> **Provided records**:
-----

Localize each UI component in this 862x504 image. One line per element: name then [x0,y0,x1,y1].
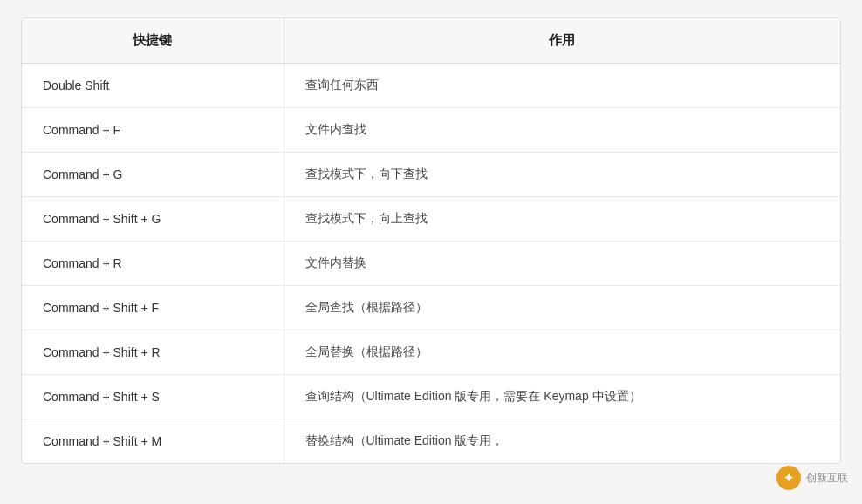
shortcut-cell: Command + Shift + R [22,330,284,375]
description-cell: 文件内替换 [284,242,840,286]
shortcut-cell: Command + G [22,153,284,197]
shortcut-table: 快捷键 作用 Double Shift查询任何东西Command + F文件内查… [22,18,840,463]
shortcut-cell: Command + R [22,242,284,286]
description-cell: 全局替换（根据路径） [284,330,840,375]
shortcut-cell: Command + Shift + M [22,419,284,464]
table-row: Command + Shift + F全局查找（根据路径） [22,286,840,330]
description-cell: 替换结构（Ultimate Edition 版专用， [284,419,840,464]
column-header-shortcut: 快捷键 [22,18,284,64]
shortcut-cell: Command + Shift + S [22,375,284,419]
shortcut-cell: Command + Shift + F [22,286,284,330]
description-cell: 查询任何东西 [284,64,840,108]
table-row: Command + R文件内替换 [22,242,840,286]
table-row: Command + Shift + S查询结构（Ultimate Edition… [22,375,840,419]
description-cell: 文件内查找 [284,108,840,153]
shortcut-table-container: 快捷键 作用 Double Shift查询任何东西Command + F文件内查… [21,17,841,464]
watermark-logo: ✦ [776,466,801,490]
table-row: Command + F文件内查找 [22,108,840,153]
table-row: Command + Shift + R全局替换（根据路径） [22,330,840,375]
shortcut-cell: Command + F [22,108,284,153]
description-cell: 查找模式下，向上查找 [284,197,840,242]
shortcut-cell: Command + Shift + G [22,197,284,242]
column-header-description: 作用 [284,18,840,64]
watermark-text: 创新互联 [806,471,848,486]
description-cell: 查找模式下，向下查找 [284,153,840,197]
table-header-row: 快捷键 作用 [22,18,840,64]
watermark: ✦ 创新互联 [776,466,848,490]
table-row: Command + Shift + M替换结构（Ultimate Edition… [22,419,840,464]
description-cell: 查询结构（Ultimate Edition 版专用，需要在 Keymap 中设置… [284,375,840,419]
shortcut-cell: Double Shift [22,64,284,108]
table-row: Double Shift查询任何东西 [22,64,840,108]
table-row: Command + G查找模式下，向下查找 [22,153,840,197]
description-cell: 全局查找（根据路径） [284,286,840,330]
table-row: Command + Shift + G查找模式下，向上查找 [22,197,840,242]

-----

> **Exercise aim**:
Lines containing the word "向上查找" must be found in the data above and copied.

> **Final answer**:
description-cell: 查找模式下，向上查找 [284,197,840,242]
table-row: Command + Shift + G查找模式下，向上查找 [22,197,840,242]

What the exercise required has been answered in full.